Show that V is infinite dimensional vector space if and only if there is a sequence $v_1,v_2,...$ of vectors in V such that $\{v_1,v_2,...,v_n\}$ is linearly independent for every positive integer n.

Answer 1

Dimension of a vector space is defined as the number of elements in the basis, provided the basis has a finite number of elements. In such cases, the vector space is said to be finite dimensional.

Therefore, a vector space is said to be infinite dimensional if the basis of the vector space has infinitely many elements.
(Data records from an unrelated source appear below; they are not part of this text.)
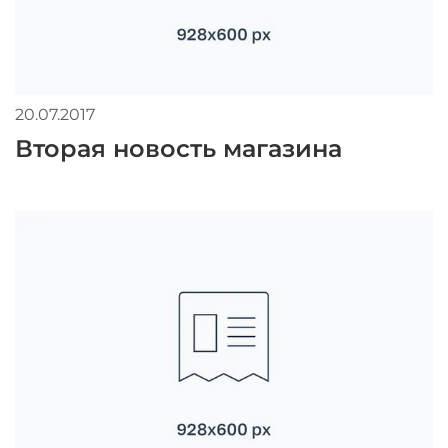
20.07.2017
Вторая новость магазина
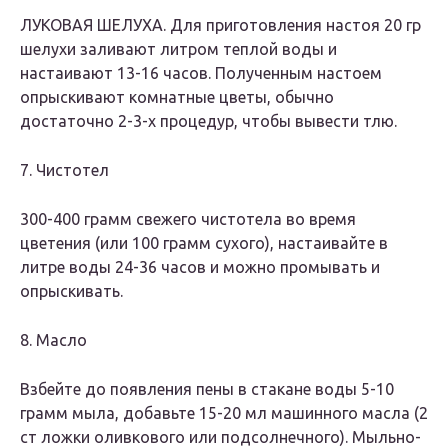
ЛУКОВАЯ ШЕЛУХА. Для приготовления настоя 20 гр
шелухи заливают литром теплой воды и
настаивают 13-16 часов. Полученным настоем
опрыскивают комнатные цветы, обычно
достаточно 2-3-х процедур, чтобы вывести тлю.
7. Чистотел
300-400 грамм свежего чистотела во время
цветения (или 100 грамм сухого), настаивайте в
литре воды 24-36 часов и можно промывать и
опрыскивать.
8. Масло
Взбейте до появления пены в стакане воды 5-10
грамм мыла, добавьте 15-20 мл машинного масла (2
ст ложки оливкового или подсолнечного). Мыльно-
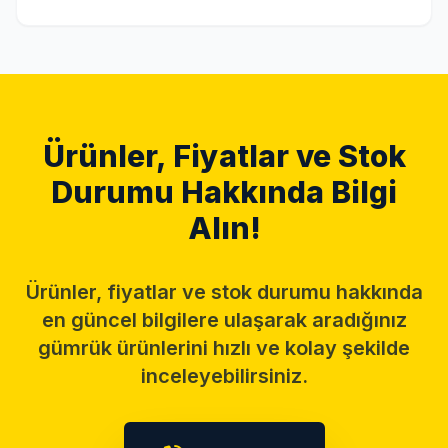
Ürünler, Fiyatlar ve Stok
Durumu Hakkında Bilgi
Alın!
Ürünler, fiyatlar ve stok durumu hakkında
en güncel bilgilere ulaşarak aradığınız
gümrük ürünlerini hızlı ve kolay şekilde
inceleyebilirsiniz.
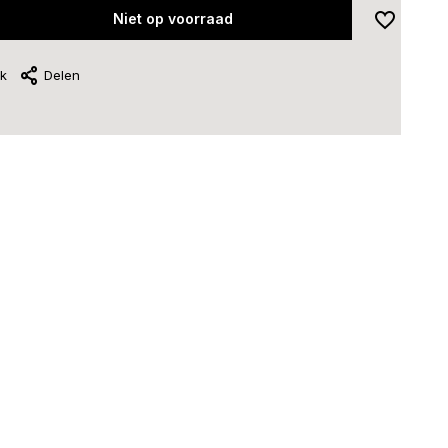
Niet op voorraad
jk
Delen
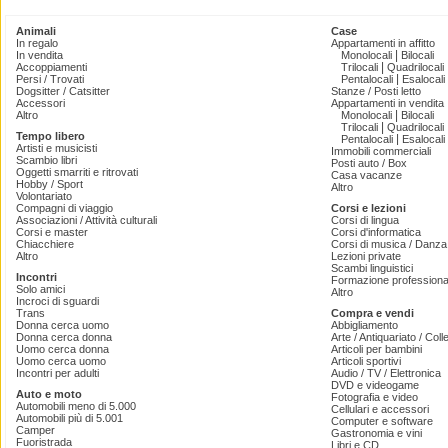
Animali
Case
In regalo
Appartamenti in affitto
|
In vendita
Monolocali
Bilocali
|
Accoppiamenti
Trilocali
Quadrilocali
|
Persi / Trovati
Pentalocali
Esalocali
Dogsitter / Catsitter
Stanze / Posti letto
Accessori
Appartamenti in vendita
|
Altro
Monolocali
Bilocali
|
Trilocali
Quadrilocali
Tempo libero
|
Pentalocali
Esalocali
Artisti e musicisti
Immobili commerciali
Scambio libri
Posti auto / Box
Oggetti smarriti e ritrovati
Casa vacanze
Hobby / Sport
Altro
Volontariato
Compagni di viaggio
Corsi e lezioni
Associazioni / Attività culturali
Corsi di lingua
Corsi e master
Corsi d'informatica
Chiacchiere
Corsi di musica / Danza 
Altro
Lezioni private
Scambi linguistici
Incontri
Formazione professiona
Solo amici
Altro
Incroci di sguardi
Trans
Compra e vendi
Donna cerca uomo
Abbigliamento
Donna cerca donna
Arte / Antiquariato / Coll
Uomo cerca donna
Articoli per bambini
Uomo cerca uomo
Articoli sportivi
Incontri per adulti
Audio / TV / Elettronica
DVD e videogame
Auto e moto
Fotografia e video
Automobili meno di 5.000
Cellulari e accessori
Automobili più di 5.001
Computer e software
Camper
Gastronomia e vini
Fuoristrada
Libri e CD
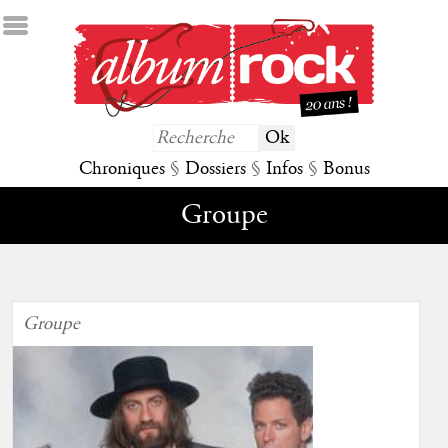
Chroniques
§
Dossiers
§
Infos
§
Bonus
Groupe
Groupe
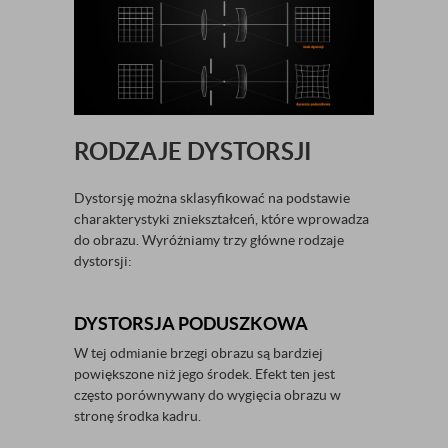
RODZAJE DYSTORSJI
Dystorsję można sklasyfikować na podstawie
charakterystyki zniekształceń, które wprowadza
do obrazu. Wyróżniamy trzy główne rodzaje
dystorsji:
DYSTORSJA PODUSZKOWA
W tej odmianie brzegi obrazu są bardziej
powiększone niż jego środek. Efekt ten jest
często porównywany do wygięcia obrazu w
stronę środka kadru.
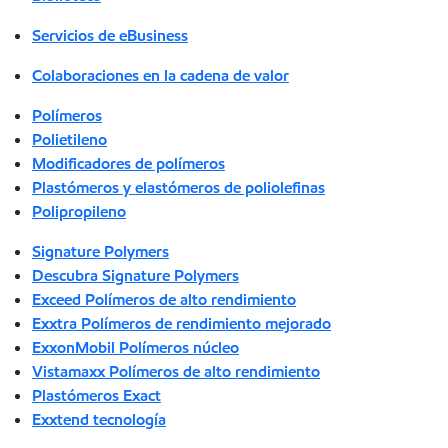
Servicios de eBusiness
Colaboraciones en la cadena de valor
Polímeros
Polietileno
Modificadores de polímeros
Plastómeros y elastómeros de poliolefinas
Polipropileno
Signature Polymers
Descubra Signature Polymers
Exceed Polímeros de alto rendimiento
Exxtra Polímeros de rendimiento mejorado
ExxonMobil Polímeros núcleo
Vistamaxx Polímeros de alto rendimiento
Plastómeros Exact
Exxtend tecnología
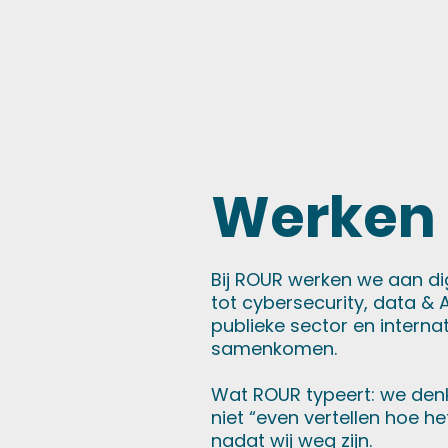
Werken 
Bij ROUR werken we aan dig
tot cybersecurity, data &
publieke sector en intern
samenkomen.
Wat ROUR typeert: we den
niet “even vertellen hoe 
nadat wij weg zijn.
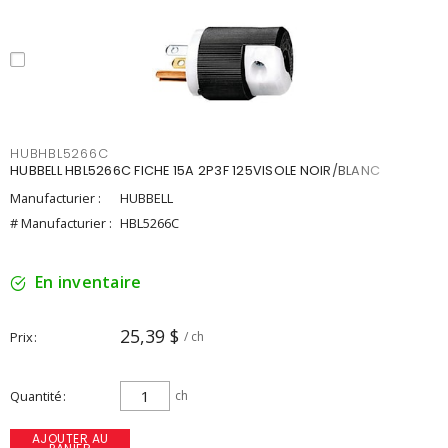
HUBHBL5266C
HUBBELL HBL5266C FICHE 15A 2P3F 125VISOLE NOIR/BLANC
Manufacturier :
HUBBELL
# Manufacturier :
HBL5266C
En inventaire
25,39 $
Prix
/ ch
Quantité
ch
AJOUTER AU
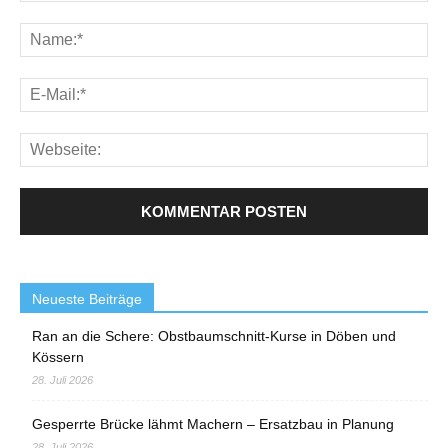
Neueste Beiträge
Ran an die Schere: Obstbaumschnitt-Kurse in Döben und
Kössern
28. Juli 2026
Gesperrte Brücke lähmt Machern – Ersatzbau in Planung
28. Juli 2026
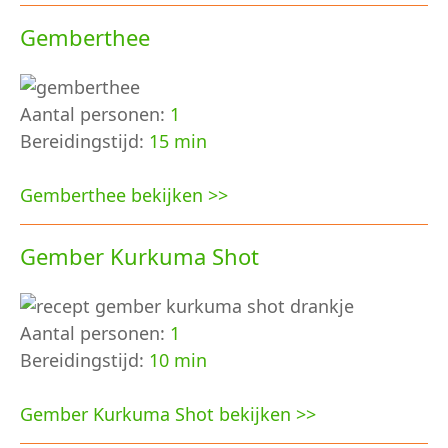
Gemberthee
Aantal personen:
1
Bereidingstijd:
15 min
Gemberthee bekijken >>
Gember Kurkuma Shot
Aantal personen:
1
Bereidingstijd:
10 min
Gember Kurkuma Shot bekijken >>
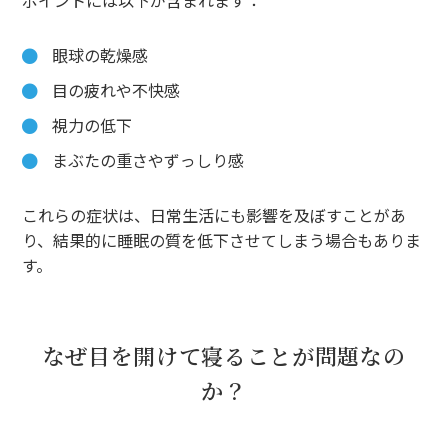
眼球の乾燥感
目の疲れや不快感
視力の低下
まぶたの重さやずっしり感
これらの症状は、日常生活にも影響を及ぼすことがあ
り、結果的に睡眠の質を低下させてしまう場合もありま
す。
なぜ目を開けて寝ることが問題なの
か？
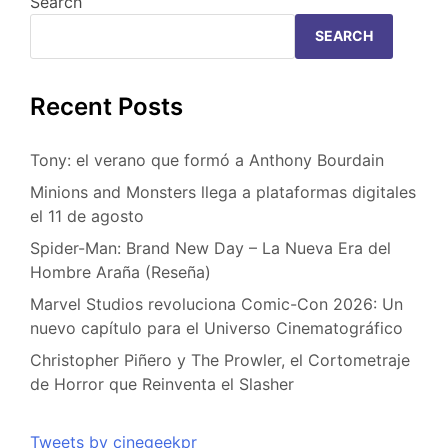
Search
SEARCH
Recent Posts
Tony: el verano que formó a Anthony Bourdain
Minions and Monsters llega a plataformas digitales
el 11 de agosto
Spider-Man: Brand New Day – La Nueva Era del
Hombre Araña (Reseña)
Marvel Studios revoluciona Comic-Con 2026: Un
nuevo capítulo para el Universo Cinematográfico
Christopher Piñero y The Prowler, el Cortometraje
de Horror que Reinventa el Slasher
Tweets by cinegeekpr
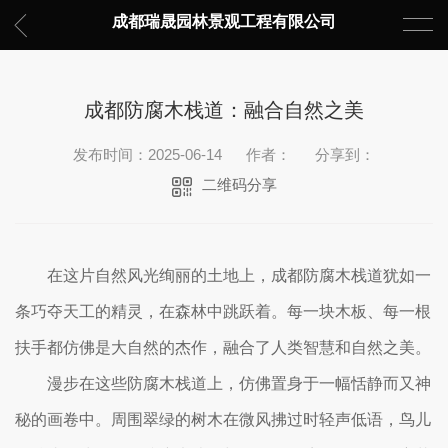
成都瑞晟园林景观工程有限公司
成都防腐木栈道：融合自然之美
发布时间：2025-06-14
作者：
分享到：
二维码分享
在这片自然风光绚丽的土地上，成都防腐木栈道犹如一
条巧夺天工的精灵，在森林中跳跃着。每一块木板、每一根
扶手都仿佛是大自然的杰作，融合了人类智慧和自然之美。
漫步在这些防腐木栈道上，仿佛置身于一幅恬静而又神
秘的画卷中。周围翠绿的树木在微风拂过时轻声低语，鸟儿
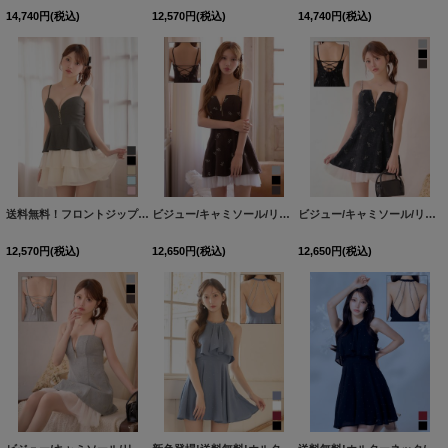
14,740
円
(税込)
12,570
円
(税込)
14,740
円
(税込)
送料無料！フロントジップ/キャミソール/２段フリル/ティアード/ミニドレス/キャバドレス【XS-Mサイズ/5カラー】[OF03]【YN】dzjv【一部予約商品/9月中旬発送予定】
ビジュー/キャミソール/リボン/チュール/バックオープン/ジップ/Aライン/ミニドレス/キャバドレス【XS-Mサイズ/3カラー】【予約商品/8月中旬発送予定】 [OF01]【SB】dzwgBF
ビジュー/キャミソール/リボン/チュール/バックオープン/ジップ/Aライン/ミニドレス/キャバドレス【XS-Mサイズ/3カラー】（8月中旬発送予定） [OF01]【SB】dzwgBF
12,570
円
(税込)
12,650
円
(税込)
12,650
円
(税込)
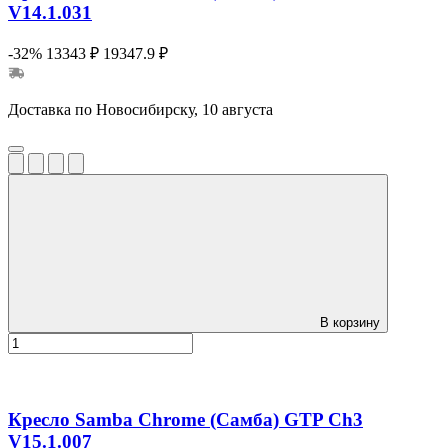
V14.1.031
-32%
13343 ₽
19347.9 ₽
Доставка по Новосибирску, 10 августа
В корзину
Кресло Samba Chrome (Самба) GTP Ch3
V15.1.007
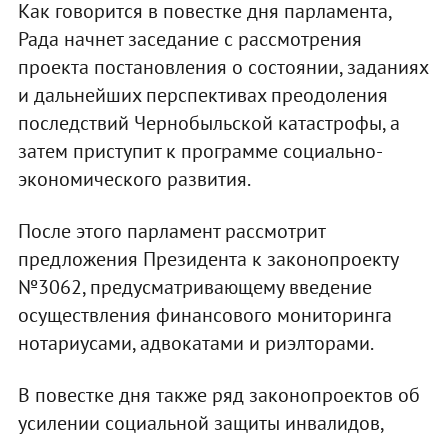
Как говорится в повестке дня парламента,
Рада начнет заседание с рассмотрения
проекта постановления о состоянии, заданиях
и дальнейших перспективах преодоления
последствий Чернобыльской катастрофы, а
затем приступит к программе социально-
экономического развития.
После этого парламент рассмотрит
предложения Президента к законопроекту
№3062, предусматривающему введение
осуществления финансового мониторинга
нотариусами, адвокатами и риэлторами.
В повестке дня также ряд законопроектов об
усилении социальной защиты инвалидов,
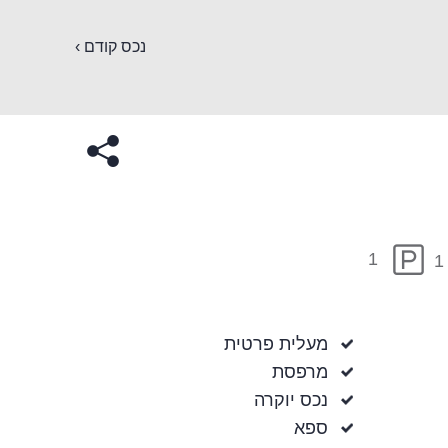
נכס קודם ›
1
1
מעלית פרטית
מרפסת
נכס יוקרה
ספא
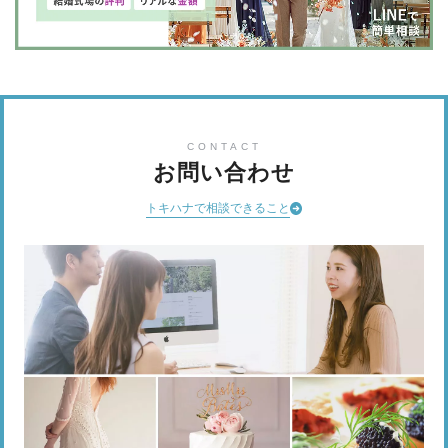
CONTACT
お問い合わせ
トキハナで相談できること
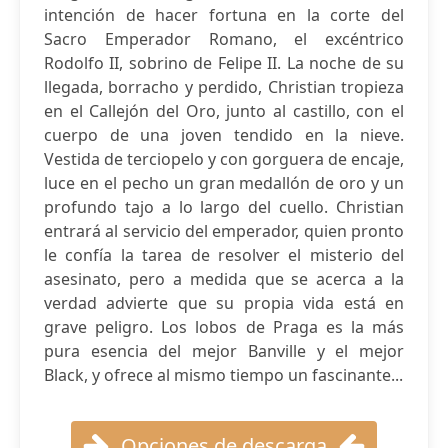
intención de hacer fortuna en la corte del
Sacro Emperador Romano, el excéntrico
Rodolfo II, sobrino de Felipe II. La noche de su
llegada, borracho y perdido, Christian tropieza
en el Callejón del Oro, junto al castillo, con el
cuerpo de una joven tendido en la nieve.
Vestida de terciopelo y con gorguera de encaje,
luce en el pecho un gran medallón de oro y un
profundo tajo a lo largo del cuello. Christian
entrará al servicio del emperador, quien pronto
le confía la tarea de resolver el misterio del
asesinato, pero a medida que se acerca a la
verdad advierte que su propia vida está en
grave peligro. Los lobos de Praga es la más
pura esencia del mejor Banville y el mejor
Black, y ofrece al mismo tiempo un fascinante...
Opciones de descarga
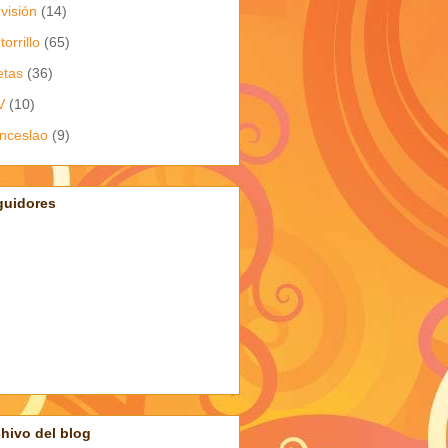
evisión
(14)
torrillo
(65)
etas
(36)
V
(10)
nceslao
(9)
guidores
hivo del blog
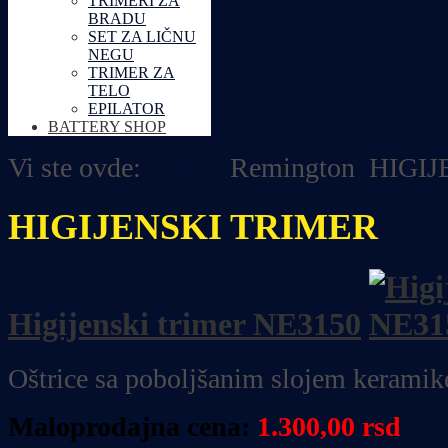
TRIMERI ZA
BRADU
SET ZA LIČNU
NEGU
TRIMER ZA
TELO
EPILATOR
BATTERY SHOP
Vi ste ovde:
Home
Remington
HIGIJ
HIGIJENSKI TRIMER
Higijenski trimer NE3150
Oštrice sa poboljšanim slojem keramik
Maloprodajna cena:
1.300,00 rsd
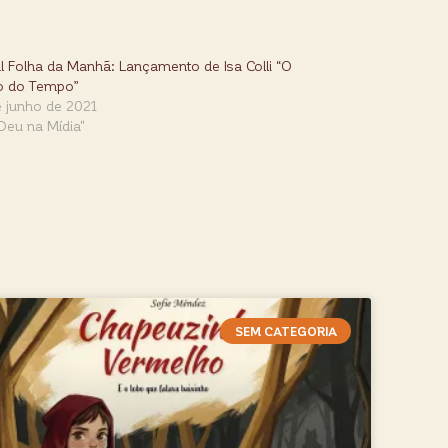
l Folha da Manhã: Lançamento de Isa Colli “O
o do Tempo”
e junho de 2021
Deu na Mídia"
SEM CATEGORIA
Now, a basis should be linearly independent.

An infinite subset $S$ of a vector space $V$ is said to be linearly independent, iff every finite subset $A \subset S$ is linearly independent in $V$. This gives directly that for every $n \in \mathbb{N}$, $\left\lbrace v_1, v_2, \cdots, v_n \right\rbrace$ is linearly independent in $V$. Here, however, each $v_i$ must belong to the basis. Otherwise, the construction of the linearly independent set would be different.

Answer 2

Take an arbitrary $v_1\ne 0.$ Now for $n\in \Bbb N$ suppose that $S(n)=\{v_j:j\leq n\}$ is a set of $n$ linearly independent vectors. Since $V$ is not finite dimensional we can take some $v_{n+1}$ that does not belong to the linear span of $S(n),$ so $S(n+1)=\{v_{n+1}\}\cup S(n)$ is a linearly independentset

Without the Axiom of Choice we obtain, by induction on $n$, that for each $n\in \Bbb N$ there exists a linearly independent set of $n$ vectors. We MUST have the Axiom of Choice (or at least a corollary of it called Dependent Choice) to justify th existence of an infinite sequence of "Takes" to get an infinite sequence $(v_n)_{n\in \Bbb N}$ with the desired property.